## Task goal
From the data that follows, set down exactly the lines from the one with "Related Products" through the one with "getting autographs and photo", counting both. Pictures stay out.

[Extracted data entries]
--------------------------------

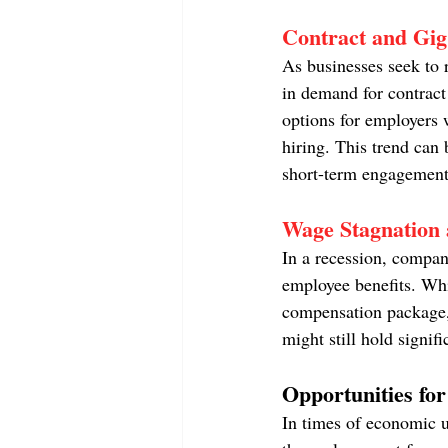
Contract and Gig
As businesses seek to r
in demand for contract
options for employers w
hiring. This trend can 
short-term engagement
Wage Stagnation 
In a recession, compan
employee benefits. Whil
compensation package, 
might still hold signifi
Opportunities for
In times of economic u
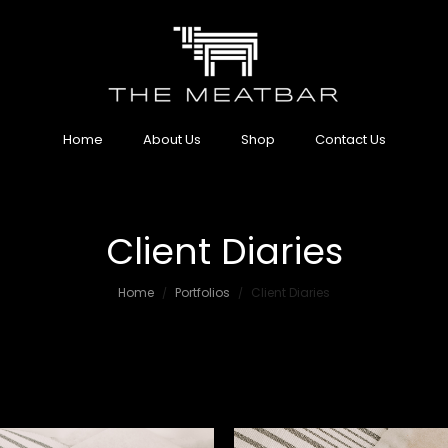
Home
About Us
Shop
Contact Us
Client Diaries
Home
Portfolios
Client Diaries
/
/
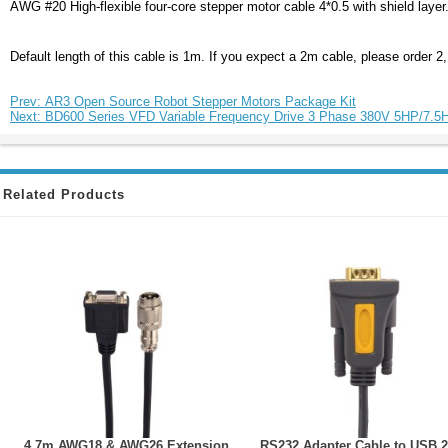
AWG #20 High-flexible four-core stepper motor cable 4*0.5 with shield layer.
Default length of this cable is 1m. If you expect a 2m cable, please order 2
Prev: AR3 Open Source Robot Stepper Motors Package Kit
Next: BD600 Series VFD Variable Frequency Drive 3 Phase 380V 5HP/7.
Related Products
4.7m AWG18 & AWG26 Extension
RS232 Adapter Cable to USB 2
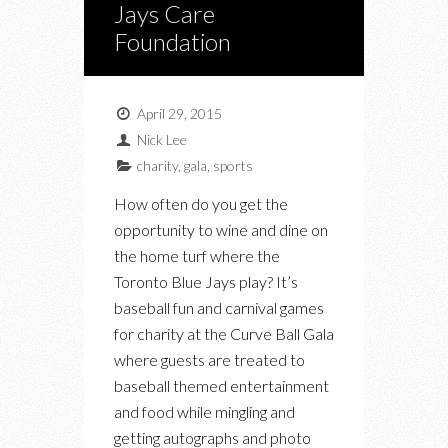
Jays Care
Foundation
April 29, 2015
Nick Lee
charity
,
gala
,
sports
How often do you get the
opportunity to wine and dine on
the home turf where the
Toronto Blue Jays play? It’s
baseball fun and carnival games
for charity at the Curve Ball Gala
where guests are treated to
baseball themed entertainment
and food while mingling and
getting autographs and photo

--------------------------------

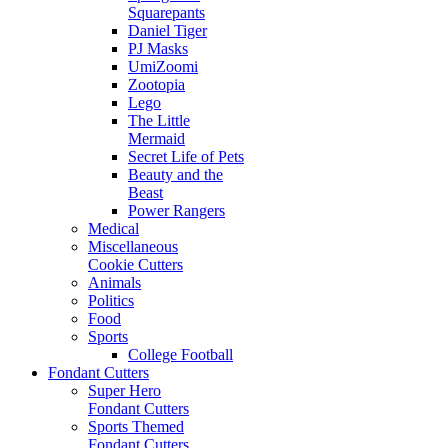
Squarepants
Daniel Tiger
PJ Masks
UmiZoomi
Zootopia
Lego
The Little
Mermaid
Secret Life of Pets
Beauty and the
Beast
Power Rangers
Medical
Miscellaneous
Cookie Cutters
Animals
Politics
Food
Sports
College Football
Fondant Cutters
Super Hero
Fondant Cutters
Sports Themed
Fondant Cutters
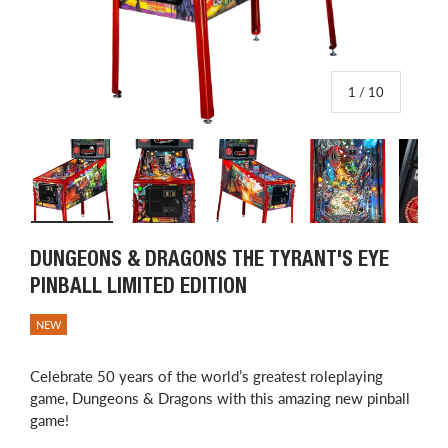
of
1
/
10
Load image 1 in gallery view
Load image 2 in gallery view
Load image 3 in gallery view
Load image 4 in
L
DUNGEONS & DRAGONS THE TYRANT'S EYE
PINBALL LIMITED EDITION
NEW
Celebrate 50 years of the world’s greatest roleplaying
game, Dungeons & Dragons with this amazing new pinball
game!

--------------------------------

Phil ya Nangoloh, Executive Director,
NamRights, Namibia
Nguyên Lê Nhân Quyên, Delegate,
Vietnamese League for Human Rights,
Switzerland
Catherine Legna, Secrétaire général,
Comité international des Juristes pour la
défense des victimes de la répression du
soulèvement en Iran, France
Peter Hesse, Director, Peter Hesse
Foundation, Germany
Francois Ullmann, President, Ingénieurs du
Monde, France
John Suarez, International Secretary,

--------------------------------

## Solution for this exercise
Related Products
4.7m AWG18 & AWG26 Extension
RS232 Adapter Cable to USB 2
Jays Care
Foundation
April 29, 2015
Nick Lee
charity
,
gala
,
sports
How often do you get the
opportunity to wine and dine on
the home turf where the
Toronto Blue Jays play? It’s
baseball fun and carnival games
for charity at the Curve Ball Gala
where guests are treated to
baseball themed entertainment
and food while mingling and
getting autographs and photo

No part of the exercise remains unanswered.